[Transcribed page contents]
◆ ◆ ◆ ◆ ◆
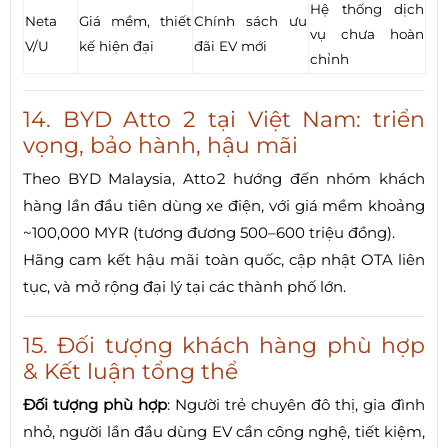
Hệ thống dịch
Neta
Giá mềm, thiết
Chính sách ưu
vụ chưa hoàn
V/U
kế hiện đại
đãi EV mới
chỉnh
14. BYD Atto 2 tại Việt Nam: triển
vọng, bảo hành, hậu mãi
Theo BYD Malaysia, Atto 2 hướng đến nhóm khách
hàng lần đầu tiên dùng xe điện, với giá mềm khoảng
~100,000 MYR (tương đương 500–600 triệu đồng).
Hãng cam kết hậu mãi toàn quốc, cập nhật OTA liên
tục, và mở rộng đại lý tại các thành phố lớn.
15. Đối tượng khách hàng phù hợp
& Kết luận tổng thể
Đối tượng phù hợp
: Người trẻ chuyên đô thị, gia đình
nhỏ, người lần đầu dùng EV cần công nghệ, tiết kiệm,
◆ ◆ ◆ ◆ ◆
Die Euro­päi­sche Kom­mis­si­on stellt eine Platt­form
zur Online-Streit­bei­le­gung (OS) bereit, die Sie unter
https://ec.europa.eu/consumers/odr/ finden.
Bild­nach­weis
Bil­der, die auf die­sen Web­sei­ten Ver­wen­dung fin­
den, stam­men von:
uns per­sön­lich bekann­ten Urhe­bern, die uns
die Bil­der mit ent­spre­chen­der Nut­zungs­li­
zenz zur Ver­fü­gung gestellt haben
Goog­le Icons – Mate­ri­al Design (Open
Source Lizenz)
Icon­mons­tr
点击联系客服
◆ ◆ ◆ ◆ ◆
Go through the entries above and pull out each line with "Atto" in it.

14. BYD Atto 2 tại Việt Nam: triển
Theo BYD Malaysia, Atto 2 hướng đến nhóm khách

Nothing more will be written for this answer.